By using the ladder of inference we can test our assumptions and see what problem is really being faced.
For example if Colin and Jonah were to get together and discuss the disagreements they had they would realize that it was their assumptions that lead to a relationship conflict and that really they are simply having a disagreement based on a task.
If we share our assumptions and obeservations with others and allow them to do the same we can understand where the other person is coming from and also where the conflict is coming from.
How to Effectively Manage and Resolve Relationship Conflict
Relationship conflict is best handled through mediation and collaboration so that it can be refocused on the task instead of personal values and differences.
1. Act as a mediator to ensure task conflict doesn’t become toxic.
Relationship conflicts benefit from managers stepping in as mediators.
When a mediator is involved it is much easier to keep the focus of discussion on the problem instead of personal disagreements.
Managers can help employees get to the root of the problem reminding them that it is them against the problem, not each other.

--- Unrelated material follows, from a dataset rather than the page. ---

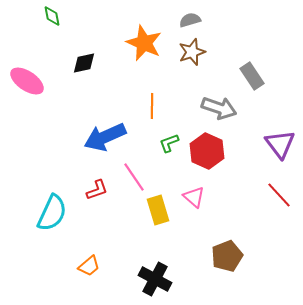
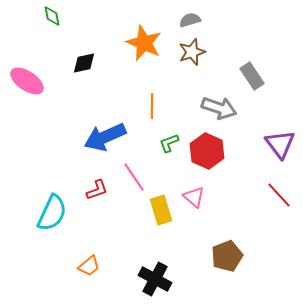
yellow rectangle: moved 3 px right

As a manager mediates a conflict discussion they must remain neutral and calm at all times as this helps employees remain calm as well.
When everyone is able to present their side of the problem calmly and in a respected space it is much easier to see that the conflict is not about personal differences and is actually a disagreement about a task.
2. Help team members collaborate on a solution.
One of the best ways to ensure that team members come away with a positive experience after a conflict is to help them collaborate on the solution.
Bring the teammates together and engage them in a collaborative problem-solving process where they brainstorm solutions to their problems.
Monitor the discussion to ensure that each team member is contributing and each team member is heard.
Use active listening to ensure each party feels heard by repeating back what you hear to confirm understanding and ask questions to help them get to the root of the problem and find an effective solution.
Do your best to help the team members come to the solution on their own rather than you providing them with a solution.
When team members develop solutions together rather than having an outcome imposed on them they’re more likely to implement their agreement and work together in the future.
You will not always have to be involved in the resolution of relationship conflicts. After a few collaborative mediation sessions, team members will understand how to effectively intearct with one another and be able to implement a conflict resolution process on their own.
How to Effectively Manage and Resolve Task Conflict
Part of embracing task conflict also means being able to effectively manage it so that it does get out of hand and become a toxic relationship conflict.
The best way to manage and resolve task conflict is through the use of problem solution statements:
Problem-solution statements force team members to define a problem and identify a possible solution, causing them to test their beliefs and assumptions and focus on the tangible facts of the problem.
Forcing team members to get to the root of the problem keeps their discussion and disagreements task-focused instead of people-focused.
To setup a problem-solution statemen system on your team create an online chat designated to highlighting problem-solution statements.
Define what a problem-solution statement means and how it should be constructed and remind your team members to bring their problems to the designated channel in the specified format.
Explain to the team that presenting their concerns in a problem-solution statement format keeps them focused on the task and work rather than personal assumptions.
After reading this article you now understand the two most common types of conflict you will face in the workplace as well as effective strategies on how to deal with them.